I analyzed a random sample of 76,147 full-text research papers, uploaded to PubMed Central between the years 2016 and 2021, in order to check the popularity of programming languages among medical researchers.
I used the BioC API to download the articles (see the References section below) of which only 12,086 mentioned the use of at least 1 programming language.
Results
R was the most used programming language overall, mentioned in 69.69% of research papers, followed by Matlab (21.31%) and Python (8.98%).
The 6-year trend showed that the popularity of R and Python is increasing (+1.59% and +1.21%) as opposed to Matlab, which showed a decline of 2.01%.
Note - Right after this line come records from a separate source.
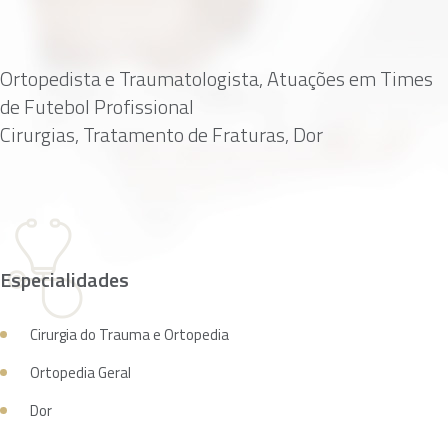
Ortopedista e Traumatologista, Atuações em Times
de Futebol Profissional
Cirurgias, Tratamento de Fraturas, Dor
Especialidades
Cirurgia do Trauma e Ortopedia
Ortopedia Geral
Dor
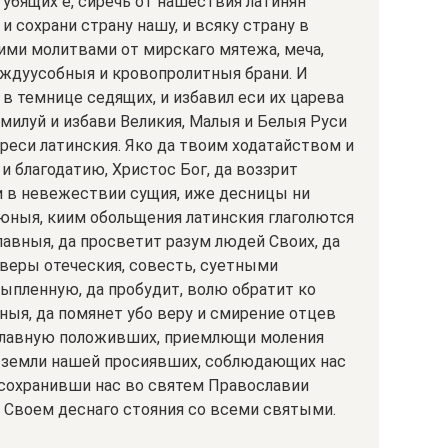
губящих е, сиречь от нашествия латинян
и сохрани страну нашу, и всяку страну в
ми молитвами от мирскаго мятежа, меча,
ждуусобныя и кровопролитныя брани. И
в темнице седящих, и избавил еси их царева
омилуй и избави Великия, Малыя и Белыя Руси
реси латинския. Яко да твоим ходатайством и
 благодатию, Христос Бог, да воззрит
 в невежествии сущия, иже десницы ни
 юныя, киим обольщения латинския глаголются
авныя, да просветит разум людей Своих, да
т веры отеческия, совесть, суетными
пленную, да пробудит, волю обратит ко
ыя, да помянет убо веру и смирение отцев
ославную положивших, приемлющи моления
в земли нашей просиявших, соблюдающих нас
а сохранивши нас во святем Православии
 Своем деснаго стояния со всеми святыми.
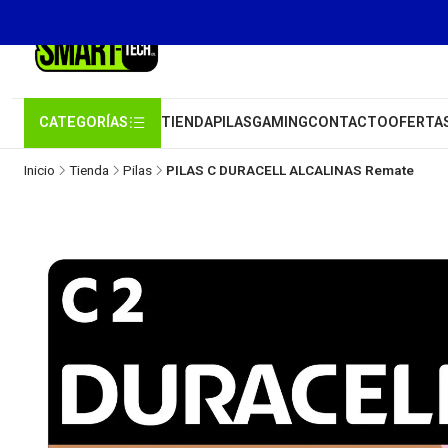
CATEGORÍAS
TIENDA
PILAS
GAMING
CONTACTO
OFERTA
Inicio
Tienda
Pilas
PILAS C DURACELL ALCALINAS Remate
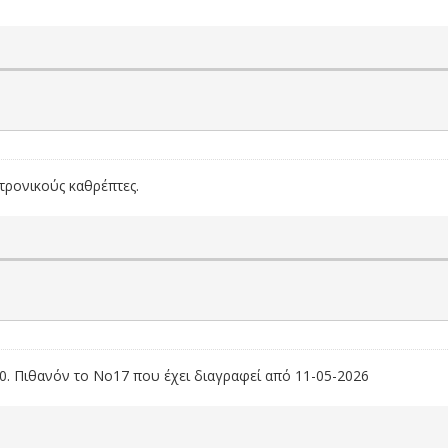
ρονικούς καθρέπτες.
. Πιθανόν το Νο17 που έχει διαγραφεί από 11-05-2026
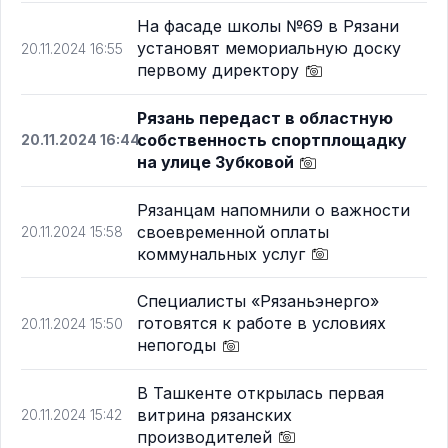
На фасаде школы №69 в Рязани
установят мемориальную доску
20.11.2024 16:55
первому директору
Рязань передаст в областную
собственность спортплощадку
20.11.2024 16:44
на улице Зубковой
Рязанцам напомнили о важности
своевременной оплаты
20.11.2024 15:58
коммунальных услуг
Специалисты «Рязаньэнерго»
готовятся к работе в условиях
20.11.2024 15:50
непогоды
В Ташкенте открылась первая
витрина рязанских
20.11.2024 15:42
производителей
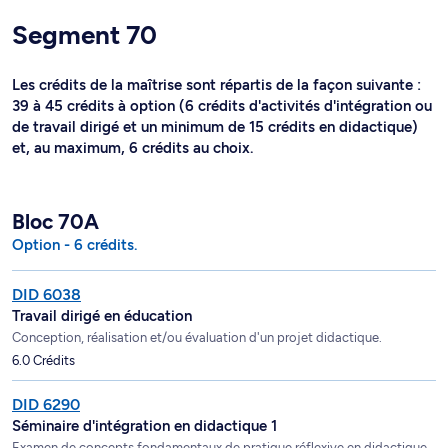
Segment 70
Les crédits de la maîtrise sont répartis de la façon suivante :
39 à 45 crédits à option (6 crédits d'activités d'intégration ou
de travail dirigé et un minimum de 15 crédits en didactique)
et, au maximum, 6 crédits au choix.
Bloc 70A
Option - 6 crédits.
DID 6038
Travail dirigé en éducation
Conception, réalisation et/ou évaluation d'un projet didactique.
6.0 Crédits
DID 6290
Séminaire d'intégration en didactique 1
Examen de concepts fondamentaux de pratique réflexive en didactique.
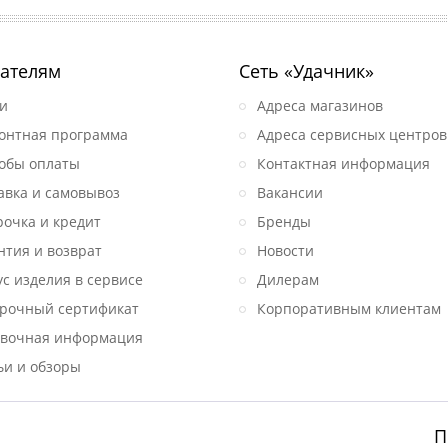
ателям
Сеть «Удачник»
и
Адреса магазинов
онтная программа
Адреса сервисных центров
обы оплаты
Контактная информация
авка и самовывоз
Вакансии
рочка и кредит
Бренды
нтия и возврат
Новости
ус изделия в сервисе
Дилерам
рочный сертификат
Корпоративным клиентам
вочная информация
ьи и обзоры
П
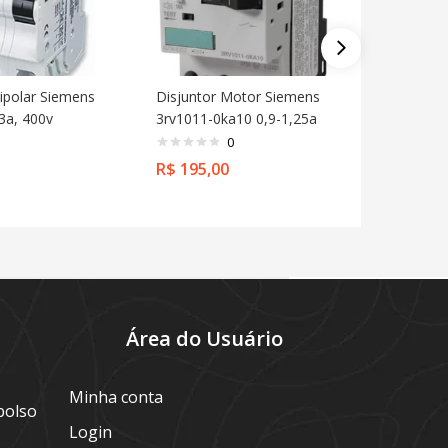
ripolar Siemens
Disjuntor Motor Siemens
Disjunto
13a, 400v
3rv1011-0ka10 0,9-1,25a
Schneide
0
R$
195,00
R$
129,
Área do Usuário
Minha conta
bolso
Login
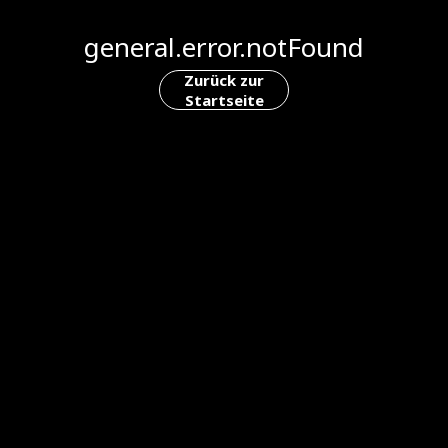
general.error.notFound
Zurück zur
Startseite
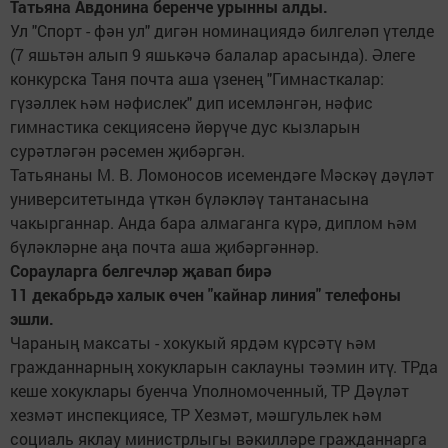
Татьяна Авдонина беренче урынны алды.
Ул "Спорт - фән ул" дигән номинациядә билгеләп үтелде
(7 яшьтән алып 9 яшькәчә балалар арасында). Әлеге
конкурска Таня почта аша үзенең "Гимнасткалар:
гүзәллек һәм нәфислек" дип исемләнгән, нәфис
гимнастика секциясенә йөрүче дус кызларын
сурәтләгән рәсемен җибәргән.
Татьянаны М. В. Ломоносов исемендәге Мәскәү дәүләт
университетында үткән бүләкләү тантанасына
чакырганнар. Анда бара алмаганга күрә, диплом һәм
бүләкләрне аңа почта аша җибәргәннәр.
Сорауларга белгечләр җавап бирә
11 декабрьдә халык өчен "кайнар линия" телефоны
эшли.
Чараның максаты - хокукый ярдәм күрсәтү һәм
гражданнарның хокукларын саклауны тәэмин итү. ТРда
кеше хокуклары буенча Уполномоченный, ТР Дәүләт
хезмәт инспекциясе, ТР Хезмәт, мәшгульлек һәм
социаль яклау министрлыгы вәкилләре гражданнарга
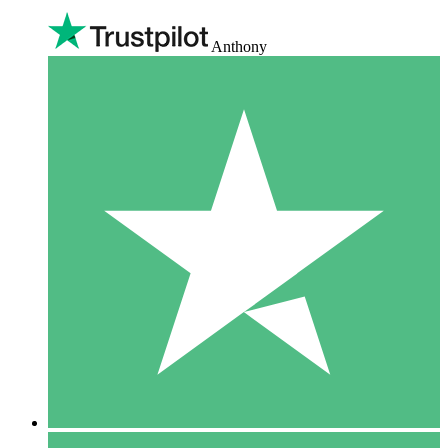
Anthony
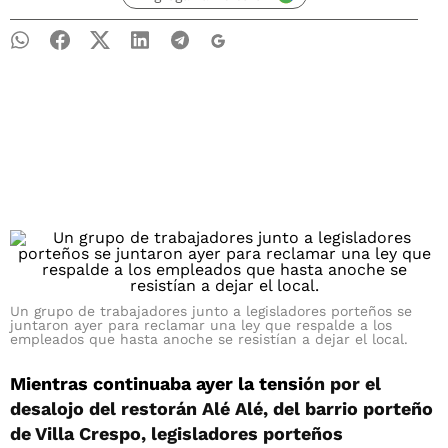
Un grupo de trabajadores junto a legisladores porteños se
juntaron ayer para reclamar una ley que respalde a los
empleados que hasta anoche se resistían a dejar el local.
Mientras continuaba ayer la tensi
ón por el
desalojo del restorán Alé Alé, del barrio porteño
de Villa Crespo, legisladores porteños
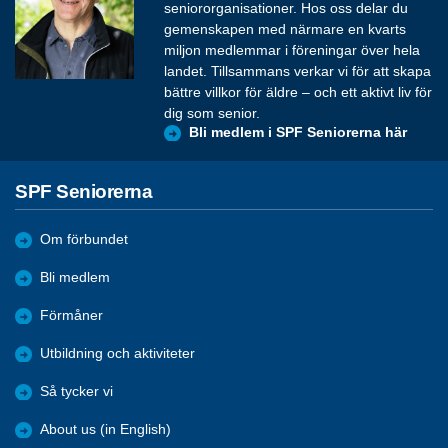
seniororganisationer. Hos oss delar du
gemenskapen med närmare en kvarts
miljon medlemmar i föreningar över hela
landet. Tillsammans verkar vi för att skapa
bättre villkor för äldre – och ett aktivt liv för
dig som senior.
Bli medlem i SPF Seniorerna här
SPF Seniorerna
Om förbundet
Bli medlem
Förmåner
Utbildning och aktiviteter
Så tycker vi
About us (in English)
Here’s a table of the top 14 programming languages used in medical research:
| Ranking | Programming Language | Number of Mentions (Total: 12086) | Mentions (in Percent) | 6-Year Trend |
|---|---|---|---|---|
| 1 | R | 8423 | 69.69% | +1.59% |
| 2 | Matlab | 2575 | 21.31% | -2.01% |
| 3 | Python | 1085 | 8.98% | +1.21% |
| 4 | Java | 309 | 2.56% | -0.24% |
| 5 | Perl | 301 | 2.49% | -0.32% |
| 6 | C++ | 151 | 1.25% | -0.23% |
| 7 | JavaScript | 97 | 0.80% | – |
| 8 | SQL | 94 | 0.78% | – |
| 9 | PHP | 87 | 0.72% | – |
| 10 | Visual Basic | 40 | 0.33% | – |
| 11 | C# | 25 | 0.21% | – |
| 12 | FORTRAN | 25 | 0.21% | – |
| 13 | Julia | 8 | 0.07% | – |
| 14 | Maple | 6 | 0.05% | – |
⚠ How was the trend calculated?
The 6-year trend is the linear regression coefficient (reported in percent) obtained by regressing “the percent of articles that mention a particular programming language each year” onto the “years” variable. This trend was calculated only for programming languages with more than 100 mentions over the past 6 years, because otherwise, this number will be reflecting the noise more than the trend
References
- Comeau DC, Wei CH, Islamaj Doğan R, and Lu Z. PMC text mining subset in BioC: about 3 million full text articles and growing, Bioinformatics, btz070, 2019.